Sunday, December 30, 2007

Bread - and a bonus recipe

A question about wholemeal tortillas on Raechelle's blog got me thinking about the different kinds of bread there are, and which ones are better in terms of nutritional value. Everyone loves a wrap, but our options are pretty limited. Wholemeal tortillas seem to be a common thing in the US, but I've never been able to find them here, so I've had to come up with substitutes. Sometimes I just use white tortillas, sometimes I use the corn ones, but I'm always on the lookout to see what else is available.

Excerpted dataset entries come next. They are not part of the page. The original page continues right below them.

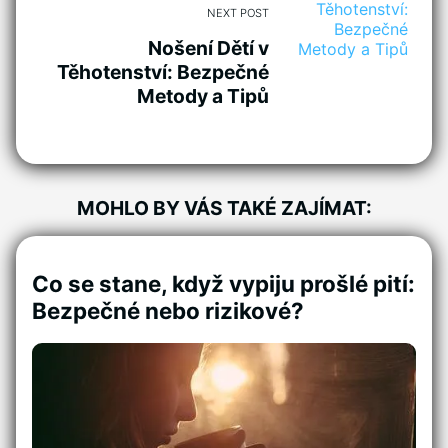
NEXT POST
Nošení Dětí v
Těhotenství: Bezpečné
Metody a Tipů
MOHLO BY VÁS TAKÉ ZAJÍMAT:
Co se stane, když vypiju prošlé pití:
Bezpečné nebo rizikové?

I've tried multigrain wraps - I don't recommend them unless you're keen to break a tooth - gluten-free wraps (yikes! tough as old boots!) and all kinds of mountain breads. None of them has really worked well. The one thing I've found that's sensational, and not bad in terms of ingredients, is wholemeal chapatis. They're soft and roll up easily, and I usually find them at Safeway. I can't think of the brand though.....

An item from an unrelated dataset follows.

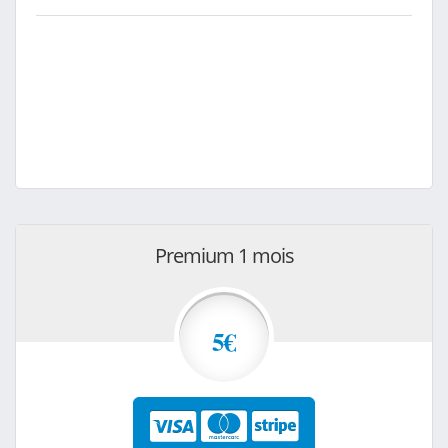
Premium 1 mois
5€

There's a recipe for them here. I haven't tried it but it sounds simple.

As an alternative with quite a lot of flavour, one of my favourite Indian foods that's easy to make at home is besan flour bread. We got the recipe years ago from an old Women's Weekly cook book, and it's one of my favourites:

1 cup besan flour[1]
2 cups atta flour[2]
1-2 tbs vegetable oil
2 small fresh green chillies, seeded and chopped (optional)
¼ cup chopped coriander leaves
4 spring onions, chopped
1 tsp fennel seeds
1 cup water (approx.)

Sift flours into a large bowl, add oil and mix through with fingertips till well combined – the mix should be slightly crumbly. Stir in all other ingredients except water and mix well. Stir in enough water to make ingredients cling together. Knead dough gently on a floured surface until smooth. Cover and refrigerate 30 minutes.

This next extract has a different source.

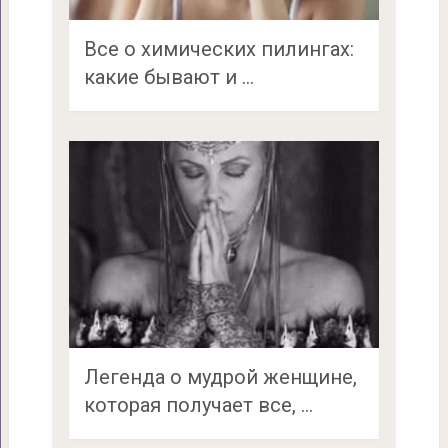
Все о химических пилингах:
какие бывают и …
Легенда о мудрой женщине,
которая получает все, …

Divide into 12 portions, roll out on lightly floured surface to rounds about 16cm in diameter.

Heat a non-stick frying pan and spray with cooking spray. Cook bread rounds over medium heat until golden brown underneath, turn and brown the other side. Repeat until all rounds are cooked.

You could try using different herbs, seeds and spices for variety.

Note: this recipe actually uses ghee, but to make it a little healthier, I’ve substituted vegetable oil. You may need to experiment a little with the quantity of oil.

[1] Besan flour is made from ground chick peas and is available at Indian grocers and some health food stores. You may even find it at Coles in the health food section. It has a nutty flavour - if you like chick peas, you'll love this!
[2] Atta flour is commonly used in Asian cooking, so should be available at Asian or Indian grocers. If you’re unable to get it, substitute plain flour.